Désaccord patronal au début des négociations Unedic

le
1

PARIS (Reuters) - L'Union professionnelle artisanale (UPA), en conflit avec le Medef et la CGPME sur la représentativité patronale, a claqué lundi la porte des négociations sur l'assurance-chômage à peine dix minutes après le début de la première séance.

L'UPA dénonce un accord entre le Medef et la CGPME, qui prévoit de mesurer la représentativité des organisations patronales sur la base, à 80%, des effectifs de salariés et, à 20%, du nombre d'entreprises adhérentes.

Ce panachage, repris dans le projet de loi sur la réforme du travail dévoilé la semaine dernière, passe outre une décision du Conseil constitutionnel, qui avait donné un avis favorable à une représentativité mesurée par le seul nombre d'entreprises.

"L'artisanat représente 98% des entreprises et méritait autre chose que ce qui a été proposé", a expliqué à la presse le vice-président et négociateur de l'UPA, Patrick Liébus.

"Le gouvernement fait des petites affaires avec le Medef et la CGPME. C'est insupportable", a-t-il ajouté. Il est impossible pour l'UPA d'être "autour de la table avec le Medef et la CGPME, qui nous considèrent comme moins que rien au niveau patronal. Pour nous il n'y a qu'une solution, c'est quitter la salle."

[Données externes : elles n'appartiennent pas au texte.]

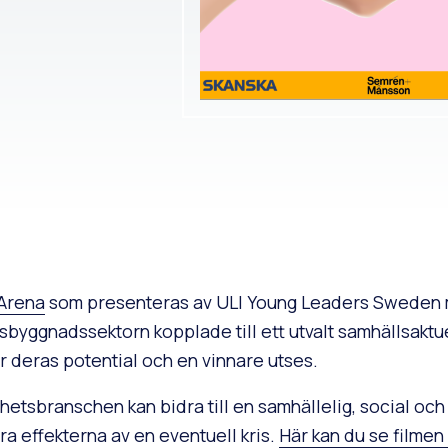
Arena
som presenteras av ULI Young Leaders Sweden me
sbyggnadssektorn kopplade till ett utvalt samhällsaktu
 deras potential och en vinnare utses.
ighetsbranschen kan bidra till en samhällelig, social o
 effekterna av en eventuell kris.
Här kan du se filmen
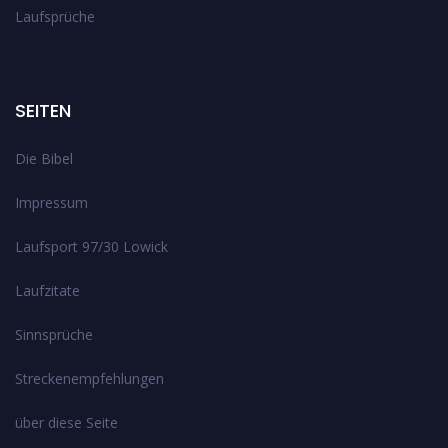
Laufsprüche
SEITEN
Die Bibel
Impressum
Laufsport 97/30 Lowick
Laufzitate
Sinnsprüche
Streckenempfehlungen
über diese Seite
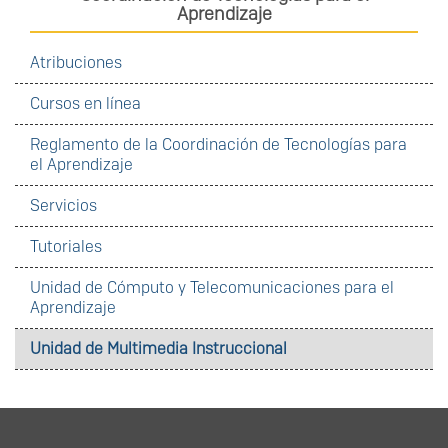
Aprendizaje
Atribuciones
Cursos en línea
Reglamento de la Coordinación de Tecnologías para
el Aprendizaje
Servicios
Tutoriales
Unidad de Cómputo y Telecomunicaciones para el
Aprendizaje
Unidad de Multimedia Instruccional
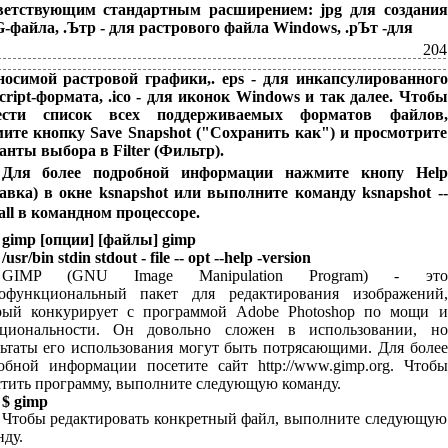
ветствующим стандартным расширением: jpg для создания
-файла, .Ътр - для растрового файла Windows, .рЪт -для
204
носимой растровой графики,. eps - для инкапсулированного
script-формата, .ico - для иконок Windows и так далее. Чтобы
ести список всех поддерживаемых форматов файлов,
ите кнопку Save Snapshot ("Сохранить как") и просмотрите
анты выбора в Filter (Фильтр).
Для более подробной информации нажмите кнопу Help
авка) в окне ksnapshot или выполните команду ksnapshot --
-all в командном процессоре.
gimp [опции] [файлы] gimp
/usr/bin stdin stdout - file -- opt --help -version
GIMP (GNU Image Manipulation Program) - это
офункциональный пакет для редактирования изображений,
рый конкурирует с программой Adobe Photoshop по мощи и
циональности. Он довольно сложен в использовании, но
льтаты его использования могут быть потрясающими. Для более
обной информации посетите сайт http://www.gimp.org. Чтобы
стить программу, выполните следующую команду.
$ gimp
Чтобы редактировать конкретный файл, выполните следующую
нду.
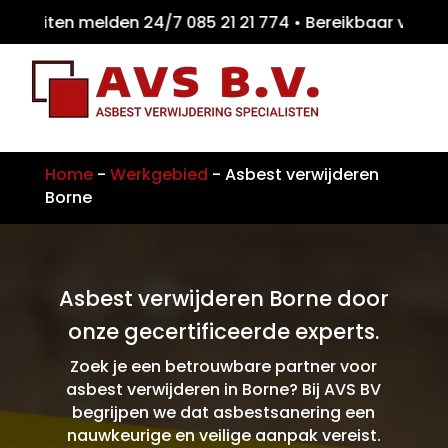
eiten melden 24/7 085 21 21 774 • Bereikba
Home
-
Werkgebied
-
Asbest verwijderen
Borne
Asbest verwijderen Borne door
onze gecertificeerde experts.
Zoek je een betrouwbare partner voor
asbest verwijderen in Borne? Bij AVS BV
begrijpen we dat asbestsanering een
nauwkeurige en veilige aanpak vereist.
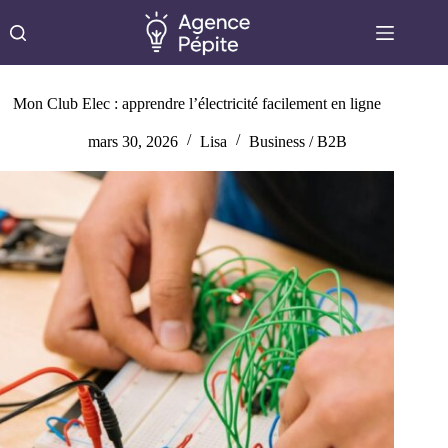
Passer
au
contenu
Mon Club Elec : apprendre l’électricité facilement en ligne
mars 30, 2026
Lisa
Business / B2B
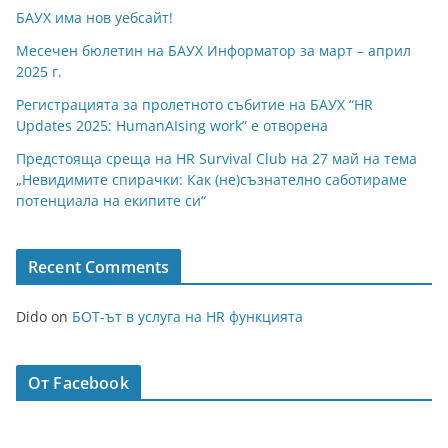
БАУХ има нов уебсайт!
Месечен бюлетин на БАУХ Информатор за март – април
2025 г.
Регистрацията за пролетното събитие на БАУХ “HR
Updates 2025: HumanAIsing work” е отворена
Предстояща среща на HR Survival Club на 27 май на тема
„Невидимите спирачки: Как (не)съзнателно саботираме
потенциала на екипите си“
Recent Comments
Dido
on
БОТ-ът в услуга на HR функцията
От Facebook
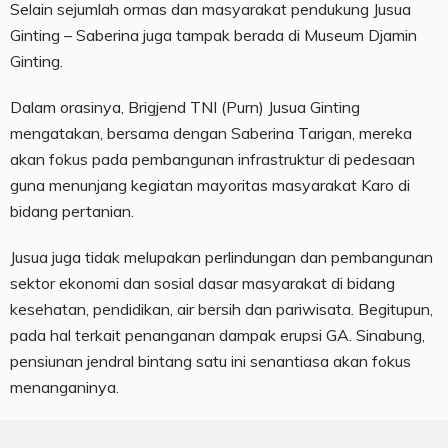
Selain sejumlah ormas dan masyarakat pendukung Jusua
Ginting – Saberina juga tampak berada di Museum Djamin
Ginting.
Dalam orasinya, Brigjend TNI (Purn) Jusua Ginting
mengatakan, bersama dengan Saberina Tarigan, mereka
akan fokus pada pembangunan infrastruktur di pedesaan
guna menunjang kegiatan mayoritas masyarakat Karo di
bidang pertanian.
Jusua juga tidak melupakan perlindungan dan pembangunan
sektor ekonomi dan sosial dasar masyarakat di bidang
kesehatan, pendidikan, air bersih dan pariwisata. Begitupun,
pada hal terkait penanganan dampak erupsi GA. Sinabung,
pensiunan jendral bintang satu ini senantiasa akan fokus
menanganinya.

L'UPA ne reviendra à la table des négociations sur les règles d'indemnisation du chômage que lorsqu'une solution aura été apportée à la question de la représentativité patronale, a averti Patrick Liébus.

Il s'est dit certain que le coup d'éclat de l'UPA ferait réagir rapidement le gouvernement et les deux autres organisations patronales.

"Il y a une question de respect. Le patronat ce n'est pas une organisation, c'est trois organisations", a-t-il conclu. "Et c'est quand même les petits qui, dans un futur proche, pourront créer des emplois dans ce pays."

(Emmanuel Jarry, édité par Yves Clarisse)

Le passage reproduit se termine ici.